A Lei Geral de Proteção de Dados (Lei 13.709/2018) determina que incidentes com risco ou dano relevante sejam comunicados à Autoridade Nacional de Proteção de Dados (ANPD) e aos titulares afetados em prazo razoável. Vazamentos de grande escala já marcaram o país: em 2021, um caso associado à Serasa expôs 223 milhões de CPFs e tornou-se referência sobre a obrigação de notificação.

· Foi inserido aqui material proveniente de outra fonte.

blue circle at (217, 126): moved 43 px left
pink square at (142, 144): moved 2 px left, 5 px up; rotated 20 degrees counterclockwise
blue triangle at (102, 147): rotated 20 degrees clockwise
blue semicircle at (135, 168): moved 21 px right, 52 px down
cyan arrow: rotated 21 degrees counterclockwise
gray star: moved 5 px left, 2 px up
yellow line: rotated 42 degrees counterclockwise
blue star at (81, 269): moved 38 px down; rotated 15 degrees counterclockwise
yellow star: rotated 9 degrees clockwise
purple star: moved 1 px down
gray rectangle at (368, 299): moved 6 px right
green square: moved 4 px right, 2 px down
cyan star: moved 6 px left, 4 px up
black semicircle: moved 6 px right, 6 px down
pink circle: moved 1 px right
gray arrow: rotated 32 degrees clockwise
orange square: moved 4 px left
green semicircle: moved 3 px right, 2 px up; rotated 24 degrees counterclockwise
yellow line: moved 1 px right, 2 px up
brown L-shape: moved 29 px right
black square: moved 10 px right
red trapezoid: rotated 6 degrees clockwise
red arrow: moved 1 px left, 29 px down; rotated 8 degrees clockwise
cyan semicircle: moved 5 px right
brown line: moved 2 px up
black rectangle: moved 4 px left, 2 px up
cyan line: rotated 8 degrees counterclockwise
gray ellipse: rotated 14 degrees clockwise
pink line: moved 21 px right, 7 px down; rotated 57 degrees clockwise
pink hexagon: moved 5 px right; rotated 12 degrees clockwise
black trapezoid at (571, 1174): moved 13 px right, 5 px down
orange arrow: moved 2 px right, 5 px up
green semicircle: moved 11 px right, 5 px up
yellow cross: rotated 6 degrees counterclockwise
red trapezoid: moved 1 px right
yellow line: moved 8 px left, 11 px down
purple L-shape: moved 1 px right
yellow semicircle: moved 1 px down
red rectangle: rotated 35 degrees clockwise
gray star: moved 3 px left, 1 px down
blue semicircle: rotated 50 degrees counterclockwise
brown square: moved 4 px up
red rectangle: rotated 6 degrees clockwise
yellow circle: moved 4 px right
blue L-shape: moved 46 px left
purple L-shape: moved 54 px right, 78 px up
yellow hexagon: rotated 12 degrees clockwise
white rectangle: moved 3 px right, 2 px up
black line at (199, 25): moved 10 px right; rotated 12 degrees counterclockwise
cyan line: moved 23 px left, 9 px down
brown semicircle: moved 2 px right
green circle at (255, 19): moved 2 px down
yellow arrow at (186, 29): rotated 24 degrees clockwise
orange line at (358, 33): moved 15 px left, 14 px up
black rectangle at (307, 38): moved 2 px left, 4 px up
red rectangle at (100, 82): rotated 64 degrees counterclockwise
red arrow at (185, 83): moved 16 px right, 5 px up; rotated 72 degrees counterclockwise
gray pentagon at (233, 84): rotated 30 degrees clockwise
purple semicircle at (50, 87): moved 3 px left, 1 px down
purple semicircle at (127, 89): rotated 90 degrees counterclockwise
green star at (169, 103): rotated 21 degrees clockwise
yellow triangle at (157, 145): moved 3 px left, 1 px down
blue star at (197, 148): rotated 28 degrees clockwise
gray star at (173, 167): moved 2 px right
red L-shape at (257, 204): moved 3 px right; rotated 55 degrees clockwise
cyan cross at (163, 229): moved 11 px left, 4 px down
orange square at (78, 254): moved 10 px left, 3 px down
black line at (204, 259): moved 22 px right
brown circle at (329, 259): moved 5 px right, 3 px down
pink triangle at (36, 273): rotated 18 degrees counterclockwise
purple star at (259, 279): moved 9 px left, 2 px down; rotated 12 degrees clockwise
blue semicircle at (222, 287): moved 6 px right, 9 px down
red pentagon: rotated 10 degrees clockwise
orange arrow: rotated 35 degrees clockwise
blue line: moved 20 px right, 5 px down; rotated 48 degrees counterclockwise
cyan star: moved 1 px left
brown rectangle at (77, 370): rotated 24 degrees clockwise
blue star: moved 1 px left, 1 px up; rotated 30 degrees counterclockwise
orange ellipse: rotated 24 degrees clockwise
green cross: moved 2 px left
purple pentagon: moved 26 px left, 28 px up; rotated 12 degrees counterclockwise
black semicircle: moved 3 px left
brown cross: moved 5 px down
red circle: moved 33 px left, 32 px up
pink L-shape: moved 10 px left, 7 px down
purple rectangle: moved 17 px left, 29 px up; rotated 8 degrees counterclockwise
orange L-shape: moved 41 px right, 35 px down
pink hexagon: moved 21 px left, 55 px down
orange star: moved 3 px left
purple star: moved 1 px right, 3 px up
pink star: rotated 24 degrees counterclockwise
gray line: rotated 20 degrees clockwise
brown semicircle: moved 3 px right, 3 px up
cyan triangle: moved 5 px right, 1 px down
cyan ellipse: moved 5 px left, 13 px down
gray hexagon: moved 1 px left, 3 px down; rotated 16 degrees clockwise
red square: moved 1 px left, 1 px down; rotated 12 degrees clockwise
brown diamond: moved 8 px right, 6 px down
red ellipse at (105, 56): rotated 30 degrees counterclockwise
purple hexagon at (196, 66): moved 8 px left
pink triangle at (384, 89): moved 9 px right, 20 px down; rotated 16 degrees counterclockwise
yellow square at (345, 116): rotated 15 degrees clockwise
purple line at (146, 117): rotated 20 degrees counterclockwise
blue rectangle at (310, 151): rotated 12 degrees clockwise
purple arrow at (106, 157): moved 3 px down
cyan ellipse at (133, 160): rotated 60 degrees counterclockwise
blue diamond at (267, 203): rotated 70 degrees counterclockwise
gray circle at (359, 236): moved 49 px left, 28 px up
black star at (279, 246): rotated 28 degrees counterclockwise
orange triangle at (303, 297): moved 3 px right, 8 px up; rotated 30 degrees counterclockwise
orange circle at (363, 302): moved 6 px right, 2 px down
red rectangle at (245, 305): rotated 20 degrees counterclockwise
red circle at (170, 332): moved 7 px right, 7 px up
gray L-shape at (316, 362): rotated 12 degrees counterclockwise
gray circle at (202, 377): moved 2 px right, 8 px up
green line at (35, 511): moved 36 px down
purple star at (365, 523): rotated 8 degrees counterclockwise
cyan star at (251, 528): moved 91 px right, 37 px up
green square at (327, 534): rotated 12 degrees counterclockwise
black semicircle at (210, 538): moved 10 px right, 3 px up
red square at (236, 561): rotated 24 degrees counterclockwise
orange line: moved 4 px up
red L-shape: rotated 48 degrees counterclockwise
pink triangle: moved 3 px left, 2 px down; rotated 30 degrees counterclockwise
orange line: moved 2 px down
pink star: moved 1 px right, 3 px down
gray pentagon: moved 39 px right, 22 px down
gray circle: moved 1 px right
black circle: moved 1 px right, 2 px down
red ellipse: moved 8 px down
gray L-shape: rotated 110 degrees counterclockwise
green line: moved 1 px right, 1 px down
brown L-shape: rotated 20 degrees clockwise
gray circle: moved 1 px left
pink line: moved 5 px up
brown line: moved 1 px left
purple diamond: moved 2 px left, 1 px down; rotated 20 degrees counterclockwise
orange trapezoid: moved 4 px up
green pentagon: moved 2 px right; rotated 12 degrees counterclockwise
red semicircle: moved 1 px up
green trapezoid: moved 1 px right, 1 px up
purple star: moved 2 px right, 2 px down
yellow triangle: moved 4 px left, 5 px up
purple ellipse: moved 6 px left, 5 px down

Lacunas: ANPD, aviso individual e origem técnica
Até esta quarta-feira, o iFood não informou publicamente quando comunicou a ANPD — se ainda em dezembro de 2025, quando diz ter identificado o incidente, ou apenas após a exposição pública do caso. Também não detalhou se todos os 1,2 milhão de clientes afetados receberam aviso individualizado.
O vetor técnico do incidente segue sem explicação pública. Sem manifestação oficial sobre a origem da falha, não é possível afirmar se houve acesso indevido a sistemas, erro operacional ou exposição interna. As próximas etapas verificáveis são uma eventual posição da ANPD sobre o caso e nova comunicação do iFood aos titulares afetados detalhando data da notificação e o método usado pelos atacantes.